La mañana siguiente amaneció silenciosa en el departamento de Elena. El aire estaba cargado de una mezcla de nostalgia y determinación. Había decidido que necesitaba sacar todo lo que llevaba dentro, poner en orden sus pensamientos y emociones antes de que la tormenta volviera a arrastrarla.
Con una libreta vieja y un bolígrafo que había encontrado en el cajón del escritorio, se sentó junto a la ventana. Afuera, la ciudad despertaba con sus ruidos y movimiento, pero dentro de aquella habitación el tiempo parecía detenerse.
Elena abrió la libreta, sintiendo el peso de lo que estaba por venir. No sabía qué escribir exactamente, solo sabía que tenía que empezar. Que esas palabras, aunque nadie las leyera, le darían un poco de aire.
Comenzó a escribir:
Sebastián, no sé por dónde empezar. A veces siento que te amo y que te odio al mismo tiempo. Que no entiendo por qué duele tanto cuando sé que no debería ser así. Me duele porque entregué todo y aún así me sentí invisible. Me duele porque pensé que éramos un equipo, y tú me dejaste sola.
Sus dedos temblaban un poco mientras trazaba cada palabra, pero a medida que avanzaba, la angustia parecía liberar espacio para algo nuevo: la esperanza de sanar.
—Quizá si escribo todo esto, podré entenderme mejor —murmuró en voz baja, como hablando con alguien que ya no estaba ahí.
La libreta comenzó a llenarse de cartas, cartas que no tenían destinatario oficial, pero que eran testimonio de su lucha interna.

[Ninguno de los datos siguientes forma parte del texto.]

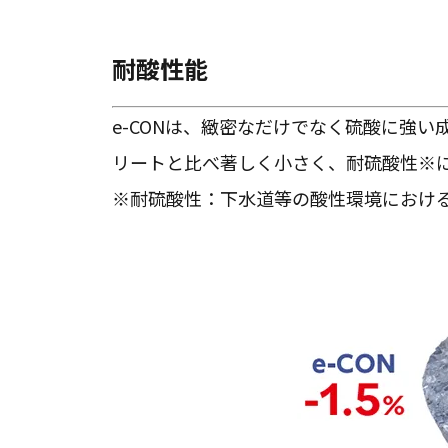
耐酸性能
e-CONは、緻密なだけでなく硫酸に強
リートと比べ著しく小さく、耐硫酸性※
※耐硫酸性：下水道等の酸性環境におけ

Cartas que hablaban de amor, de dolor, de arrepentimientos, de promesas rotas, y de la valentía que necesitaba para seguir adelante.
En una de ellas escribió:
Hoy me prometí que voy a buscarme, que voy a aprender a quererme sin miedo. Que aunque duela, merezco paz y respeto. Que no quiero más noches con lágrimas que queman el alma.
Mientras escribía, una sensación extraña la invadía: por primera vez en mucho tiempo, se sentía un poco más libre.
Elena no sabía cuánto tiempo pasó desde que comenzó a escribir. La tarde cayó y la luz de la ventana se volvió dorada y cálida, como si el día mismo le diera una señal de aliento.
Al cerrar la libreta, supo que esas palabras serían su refugio, su voz cuando el silencio y la soledad fueran demasiado pesados.
Y así, carta tras carta, poco a poco, Elena empezó a reconstruirse.